Since $$\{X, Z\}$$ satisfies the backdoor criteria, we can use it to apply the backdoor adjustment. First we’ll need $$\mathbb P(D, Z)$$.

# P(d, z)
p_d_z <- df %>%
group_by(d, z) %>%
count() %>%
ungroup() %>%
mutate(p_d_z = n / sum(n)) 

Now we model $$\mathbb P(Y \mid X, D, Z)$$, multiply it by $$\mathbb P(D, Z)$$, then take the sum for each value of $$X$$.
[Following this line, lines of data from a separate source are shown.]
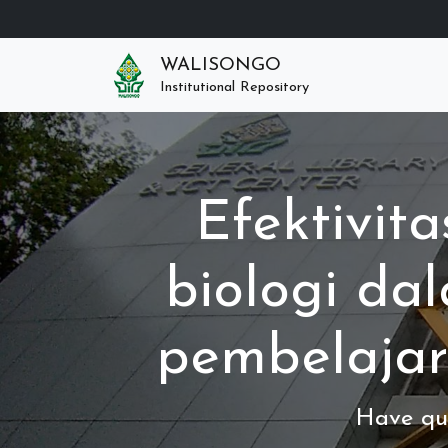
WALISONGO
Institutional Repository
Efektivit
biologi d
pembelaja
Have que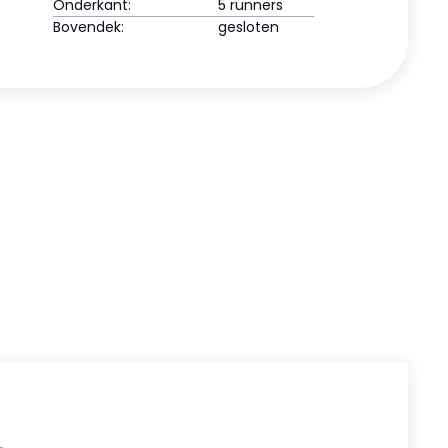
Onderkant:
5 runners
Bovendek:
gesloten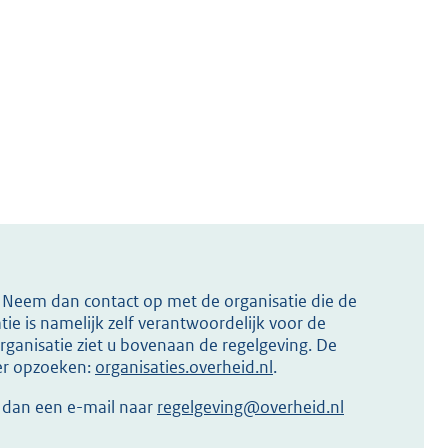
s? Neem dan contact op met de organisatie die de
ie is namelijk zelf verantwoordelijk voor de
ganisatie ziet u bovenaan de regelgeving. De
ier opzoeken:
organisaties.overheid.nl
.
r dan een e-mail naar
regelgeving@overheid.nl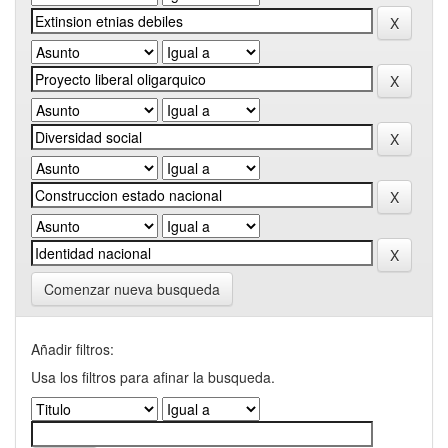
Comenzar nueva busqueda
Añadir filtros:
Usa los filtros para afinar la busqueda.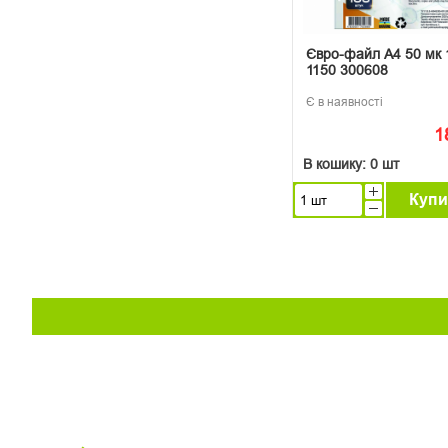
Євро-файл А4 50 мк 
1150 300608
Є в наявності
1
В кошику:
0 шт
Купи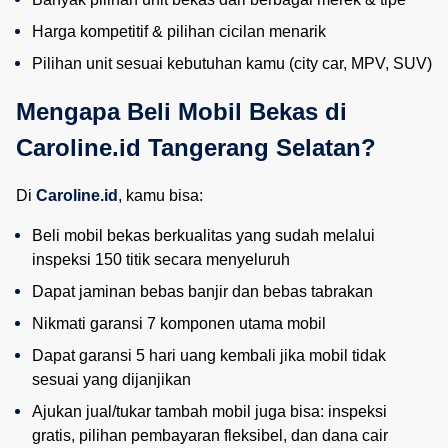
Harga kompetitif & pilihan cicilan menarik
Pilihan unit sesuai kebutuhan kamu (city car, MPV, SUV)
Mengapa Beli Mobil Bekas di 
Caroline.id Tangerang Selatan?
Di
Caroline.id
, kamu bisa:
Beli mobil bekas berkualitas yang sudah melalui 
inspeksi 150 titik secara menyeluruh
Dapat jaminan bebas banjir dan bebas tabrakan
Nikmati garansi 7 komponen utama mobil
Dapat garansi 5 hari uang kembali jika mobil tidak 
sesuai yang dijanjikan
Ajukan jual/tukar tambah mobil juga bisa: inspeksi 
gratis, pilihan pembayaran fleksibel, dan dana cair 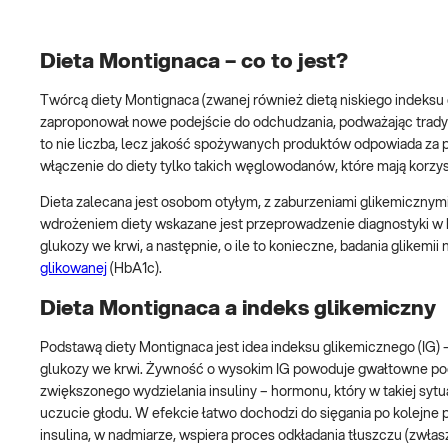
Dieta Montignaca – co to jest?
Twórcą diety Montignaca (zwanej również dietą niskiego indeksu g
zaproponował nowe podejście do odchudzania, podważając tradycyj
to nie liczba, lecz jakość spożywanych produktów odpowiada za pr
włączenie do diety tylko takich węglowodanów, które mają korz
Dieta zalecana jest osobom otyłym, z zaburzeniami glikemiczny
wdrożeniem diety wskazane jest przeprowadzenie diagnostyki w 
glukozy we krwi, a następnie, o ile to konieczne, badania glikemii 
glikowanej
(HbA1c).
Dieta Montignaca a indeks glikemiczny
Podstawą diety Montignaca jest idea indeksu glikemicznego (IG)
glukozy we krwi. Żywność o wysokim IG powoduje gwałtowne podn
zwiększonego wydzielania insuliny – hormonu, który w takiej sytu
uczucie głodu. W efekcie łatwo dochodzi do sięgania po kolejne po
insulina, w nadmiarze, wspiera proces odkładania tłuszczu (zwła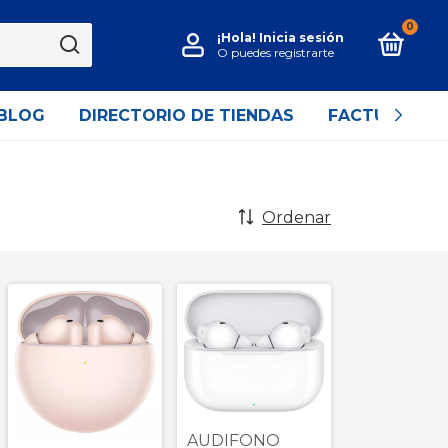
0
¡Hola!
Inicia sesión
O puedes registrarte
BLOG
DIRECTORIO DE TIENDAS
FACTURACIÓ
Ordenar
AUDIFONO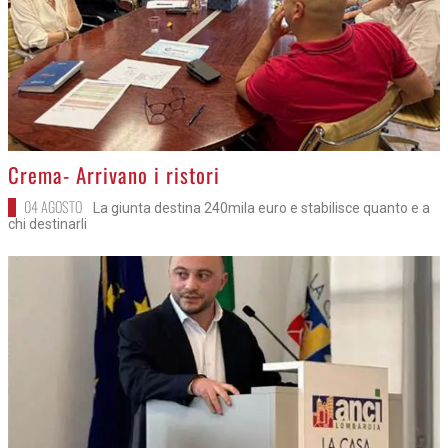
>
Crema- Arrivano i ristori
04 AGOSTO
La giunta destina 240mila euro e stabilisce quanto e a
chi destinarli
backdoor <- formula(y ~ 1 + x + z + d) %>%
# model P(y | x, d, z)
glm(
family = binomial(),
data = df
) %>%
# predict
augment(
type.predict = 'response',
newdata =
crossing(
d = c(0, 1),
x = c(0, 1),
z = c(0, 1)
)
) %>%
# get P(d, z)
mutate(p_y_given_d_x_z = .fitted) %>%
inner_join(p_d_z, by = c('d', 'z')) %>%
# backdoor adjustment over d, z
group_by(x) %>%
summarise(p_y_given_do_x = sum(p_y_given_d_x_z * p_d_z))
Backdoor estimates for P(Y | do(X))
x p_y_given_do_x
0 0.4681530
1 0.5033398

Note that the backdoor adjusted estimates are similar to the estimates from intervention.

## Frontdoor

To apply the frontdoor adjustment with $$W$$, we’ll need $$\mathbb P(W \mid X)$$, $$\mathbb P(X^\prime)$$, and $$\mathbb P(Y \mid X, W)$$.

p_w_given_x <- df %>%
group_by(x, w) %>%
count() %>%
group_by(x) %>%
mutate(p_w_given_x = n / sum(n)) %>%
ungroup()

p_xprime <- df %>%
group_by(xprime = x) %>%
count() %>%
ungroup() %>%
mutate(p_xprime = n / sum(n))

p_y_given_xprime_w <- formula(y ~ 1 + x + w) %>%
glm(
family = binomial(),
data = df
) %>%
augment(
newdata = crossing(x = 0:1, w = 0:1),
type.predict = 'response'
) %>%
transmute(
xprime = x,
w,
p_y_given_xprime_w = .fitted
)

Now we apply the frontdoor adjustment:

$\mathbb P (Y \mid \do(X)) = \sum_{x^\prime, w} \mathbb P(x^\prime) \cdot \mathbb P(w \mid x) \cdot \mathbb P (y \mid x^\prime, w) .$

frontdoor <- p_w_given_x %>%
inner_join(p_y_given_xprime_w, by = 'w') %>%
inner_join(p_xprime, by = 'xprime') %>%
group_by(x) %>%
summarise(sum(p_w_given_x * p_y_given_xprime_w * p_xprime))
Frontdoor estimates of P(Y | do(X))
x sum(p_w_given_x * p_y_given_xprime_w * p_xprime)
0 0.4623710
1 0.5041105

Our frontdoor estimates of $$\mathbb P(Y \mid \do(X))$$ are very similar to the intervention and backdoor estimates.